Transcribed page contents
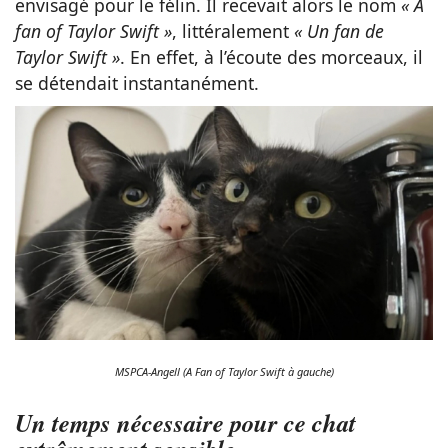
envisagé pour le félin. Il recevait alors le nom
« A
fan of Taylor Swift »
, littéralement
« Un fan de
Taylor Swift »
. En effet, à l’écoute des morceaux, il
se détendait instantanément.
MSPCA-Angell (A Fan of Taylor Swift à gauche)
Un temps nécessaire pour ce chat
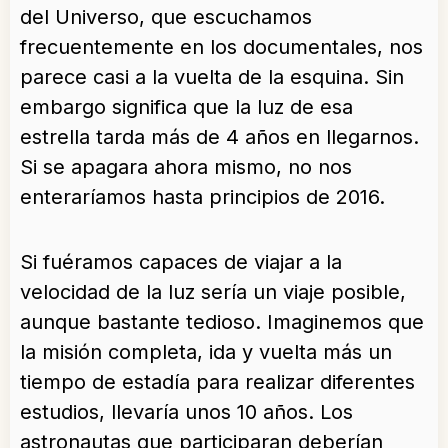
del Universo, que escuchamos
frecuentemente en los documentales, nos
parece casi a la vuelta de la esquina. Sin
embargo significa que la luz de esa
estrella tarda más de 4 años en llegarnos.
Si se apagara ahora mismo, no nos
enteraríamos hasta principios de 2016.
Si fuéramos capaces de viajar a la
velocidad de la luz sería un viaje posible,
aunque bastante tedioso. Imaginemos que
la misión completa, ida y vuelta más un
tiempo de estadía para realizar diferentes
estudios, llevaría unos 10 años. Los
astronautas que participaran deberían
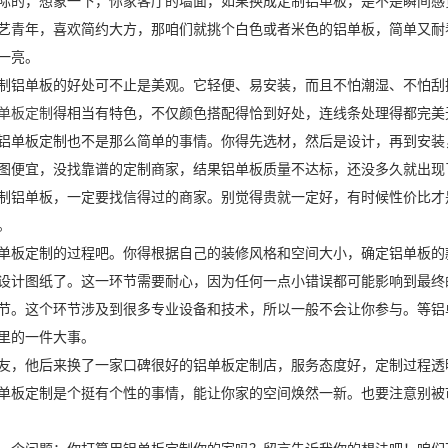
际的，想象一下，你家客厅的墙面，如果换成定制铝单板，是不是瞬间感
艺青年，喜欢简约大方，那咱们就挑个白色或者米色的铝单板，简单又耐
一亮。
制铝单板的好处可不止是美观。它轻便、易安装，而且不怕潮湿、不怕刮
单板定制
得相当有特色，不仅颜色搭配得恰到好处，连线条处理得都完美
铝单板定制也不是那么简单的事情。你得先选材，然后是设计，再到安装
图便宜，没找靠谱的定制商家，结果铝单板质量不达标，还没多久就出现
制铝单板，一定要找信得过的商家。别觉得贵就一定好，有时候性价比才
。
单板定制的过程吧。你得根据自己的装修风格和空间大小，确定铝单板的
设计图纸了。这一环节需要耐心，因为任何一点小错误都可能影响到最终
节。这个环节涉及到很多专业设备和技术，所以一般不会让你参与。等铝
里的一件大事。
友，他后来换了一家口碑很好的铝单板定制店，服务态度好，定制过程透
单板定制是个挺有个性的事情，能让你家的空间焕然一新。也要注意别被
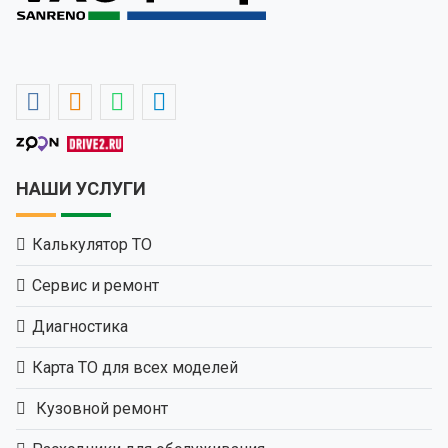
НАШИ УСЛУГИ
Калькулятор ТО
Сервис и ремонт
Диагностика
Карта ТО для всех моделей
Кузовной ремонт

#### What you need to do:
Your output must match the records word for word, apart from the images, which are left out.

#### Your solution:
envisagé pour le félin. Il recevait alors le nom
« A
fan of Taylor Swift »
, littéralement
« Un fan de
Taylor Swift »
. En effet, à l’écoute des morceaux, il
se détendait instantanément.
MSPCA-Angell (A Fan of Taylor Swift à gauche)
Un temps nécessaire pour ce chat
del Universo, que escuchamos
frecuentemente en los documentales, nos
parece casi a la vuelta de la esquina. Sin
embargo significa que la luz de esa
estrella tarda más de 4 años en llegarnos.
Si se apagara ahora mismo, no nos
enteraríamos hasta principios de 2016.
Si fuéramos capaces de viajar a la
velocidad de la luz sería un viaje posible,
aunque bastante tedioso. Imaginemos que
la misión completa, ida y vuelta más un
tiempo de estadía para realizar diferentes
estudios, llevaría unos 10 años. Los
astronautas que participaran deberían
际的，想象一下，你家客厅的墙面，如果换成定制铝单板，是不是瞬间感
艺青年，喜欢简约大方，那咱们就挑个白色或者米色的铝单板，简单又耐
一亮。
制铝单板的好处可不止是美观。它轻便、易安装，而且不怕潮湿、不怕刮
单板定制
得相当有特色，不仅颜色搭配得恰到好处，连线条处理得都完美
铝单板定制也不是那么简单的事情。你得先选材，然后是设计，再到安装
图便宜，没找靠谱的定制商家，结果铝单板质量不达标，还没多久就出现
制铝单板，一定要找信得过的商家。别觉得贵就一定好，有时候性价比才
。
单板定制的过程吧。你得根据自己的装修风格和空间大小，确定铝单板的
设计图纸了。这一环节需要耐心，因为任何一点小错误都可能影响到最终
节。这个环节涉及到很多专业设备和技术，所以一般不会让你参与。等铝
里的一件大事。
友，他后来换了一家口碑很好的铝单板定制店，服务态度好，定制过程透
单板定制是个挺有个性的事情，能让你家的空间焕然一新。也要注意别被
НАШИ УСЛУГИ
Калькулятор ТО
Сервис и ремонт
Диагностика
Карта ТО для всех моделей
Кузовной ремонт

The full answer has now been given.